BondBasedSpecific(K::Vector, critical_stretch::Vector, density::Vector; kwargs...)

Constructs BondBasedSpecific material type.

Arguments

• K::Vector: Bulk modulus matrix.
• critical_stretch::Vector: Critical stretch matrix.
• density::Vector: Density vector.

Keyword Arguments

• horizon::Real: Horizon.
• func::Function: Bond force function.

Returns

• BondBasedSpecific: Bond based specific material type.

PeridynamicsMaterial(name, type, bid, gen, spc::BondBasedSpecific)

Constructs BondBasedMaterial material type.

bond_force(s, bond_stiffness)

Bond force function.

Arguments

• s::Real: Bond stretch.
• bond_stiffness::Real: Bond stiffness.

Returns

• Real: Bond force.

force_density_t_ij(mat::BondBasedMaterial,
                i, j, k, type1, type2,
                xij, yij, extension, s,
                wij, wji, items)

Calculates force density (actually acceleration) for bond based material type.

Arguments

• mat::BondBasedMaterial: Bond based material type.
• i::Int: Index of particle $i$.
• j::Int: Index of particle $j \in N_{i}$.
• k::Int: Location index of particle $j$ in family and intact.
• type1::Int: Type of particle $i$.
• type2::Int: Type of particle $j$.
• xij::Real: $\lVert X_{ij} \rVert$
• yij::Real: $\lVert Y_{ij} \rVert$
• extension::Real: Bond extension.
• s::Real: Bond stretch.
• wij::Real: Influence function ($\omega_{ij}$) for pair $(i,j)$.
• wji::Real: Influence function ($\omega_{ji}$) for pair $(j,i)$.
• items::Tuple: Items for force calculation.

Returns

• Real: Force density.

get_items(mat::BondBasedMaterial)

Returns items for force calculation.

Arguments

• mat::BondBasedMaterial: Bond based material type.

Returns

• bond_stiffness::AbstractArray: Bond stiffness.

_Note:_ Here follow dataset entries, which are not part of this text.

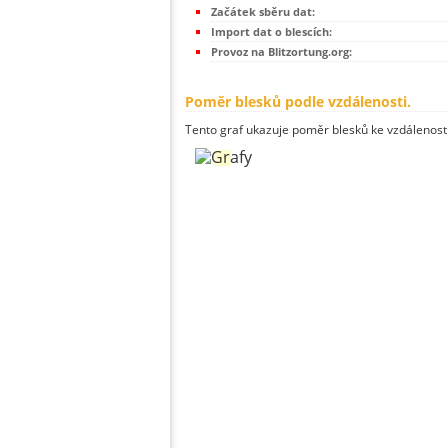
Začátek sběru dat:
Import dat o blescích:
Provoz na Blitzortung.org:
Poměr blesků podle vzdálenosti.
Tento graf ukazuje poměr blesků ke vzdálenosti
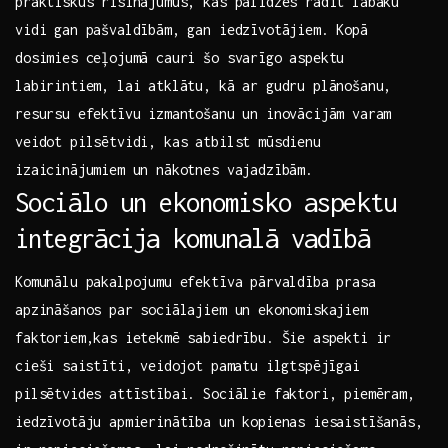
praktiskus risinājumus, kas palīdzēs radīt​ labāku
vidi gan pašvaldībām, gan iedzīvotājiem. Kopā
dosimies ceļojumā cauri šo svarīgo aspektu
labirintiem, lai atklātu, kā ar gudru plānošanu,
resursu efektīvu izmantošanu un inovācijām varam
veidot pilsētvidi, kas atbilst mūsdienu
izaicinājumiem un nākotnes vajadzībām.
Sociālo un ekonomisko aspektu
integrācija komunalā vadībā
Komunālu pakalpojumu efektīva pārvaldība prasa
apzināšanos par sociālajiem un ekonomiskajiem
faktoriem,kas ietekmē sabiedrību. Šie aspekti ir
cieši⁢ saistīti, veidojot pamatu ilgtspējīgai
pilsētvides attīstībai. Sociālie faktori, piemēram,
iedzīvotāju apmierinātība un kopienas iesaistīšanās,​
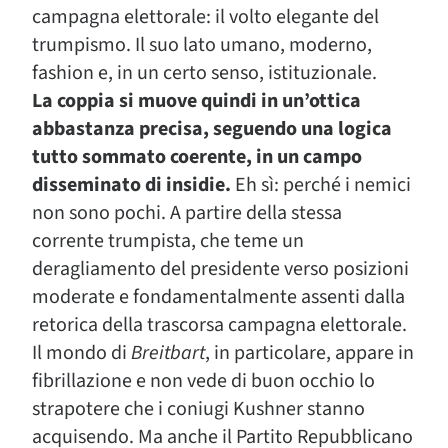
campagna elettorale: il volto elegante del
trumpismo. Il suo lato umano, moderno,
fashion e, in un certo senso, istituzionale.
La coppia si muove quindi in un’ottica
abbastanza precisa, seguendo una logica
tutto sommato coerente, in un campo
disseminato di insidie.
Eh sì: perché i nemici
non sono pochi. A partire della stessa
corrente trumpista, che teme un
deragliamento del presidente verso posizioni
moderate e fondamentalmente assenti dalla
retorica della trascorsa campagna elettorale.
Il mondo di
Breitbart
, in particolare, appare in
fibrillazione e non vede di buon occhio lo
strapotere che i coniugi Kushner stanno
acquisendo. Ma anche il Partito Repubblicano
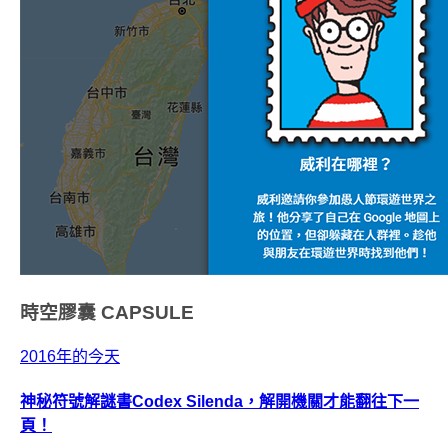
時空膠囊
CAPSULE
2016年的今天
神秘符號解謎書Codex Silenda，解開機關才能翻往下一
頁！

init(spc::BondBasedSpecific, gen::GeneralMaterial)

Initializes BondBasedSpecific material type.

Arguments

• spc::BondBasedSpecific: Bond based specific material type.
• gen::GeneralMaterial: General material type.

Returns

• BondBasedSpecific: Bond based specific material type.

out_of_loop!(y_, mat::BondBasedMaterial, device)

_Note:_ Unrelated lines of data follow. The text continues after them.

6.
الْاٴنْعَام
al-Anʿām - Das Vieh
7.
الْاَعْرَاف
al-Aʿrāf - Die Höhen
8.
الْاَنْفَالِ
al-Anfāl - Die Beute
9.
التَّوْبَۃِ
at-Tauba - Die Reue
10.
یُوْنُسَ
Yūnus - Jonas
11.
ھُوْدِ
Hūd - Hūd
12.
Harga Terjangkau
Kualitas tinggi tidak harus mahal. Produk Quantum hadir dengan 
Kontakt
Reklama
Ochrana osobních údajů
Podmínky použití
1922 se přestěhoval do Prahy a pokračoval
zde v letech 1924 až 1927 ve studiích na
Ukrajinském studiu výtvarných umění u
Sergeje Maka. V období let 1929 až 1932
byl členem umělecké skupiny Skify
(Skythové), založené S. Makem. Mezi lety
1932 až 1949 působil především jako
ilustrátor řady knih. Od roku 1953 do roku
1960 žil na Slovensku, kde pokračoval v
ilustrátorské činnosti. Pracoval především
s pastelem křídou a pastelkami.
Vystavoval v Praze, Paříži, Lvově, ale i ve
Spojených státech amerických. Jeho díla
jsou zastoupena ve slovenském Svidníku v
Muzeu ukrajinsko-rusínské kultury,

It is called once before the main loop for force calculation. It does nothing for BondBasedMaterial.

OrdinaryStateBasedMaterial <: PeridynamicsMaterial

Ordinary state based material type.

Fields

• name::String: Name of material.
• type::Array: Type of material particles.
• bid::Int: Material block id.
• general::GeneralMaterial: General material type.
• specific::OrdinaryStateBasedSpecific: Specific material type.

Returns

• OrdinaryStateBasedMaterial: Ordinary state based material.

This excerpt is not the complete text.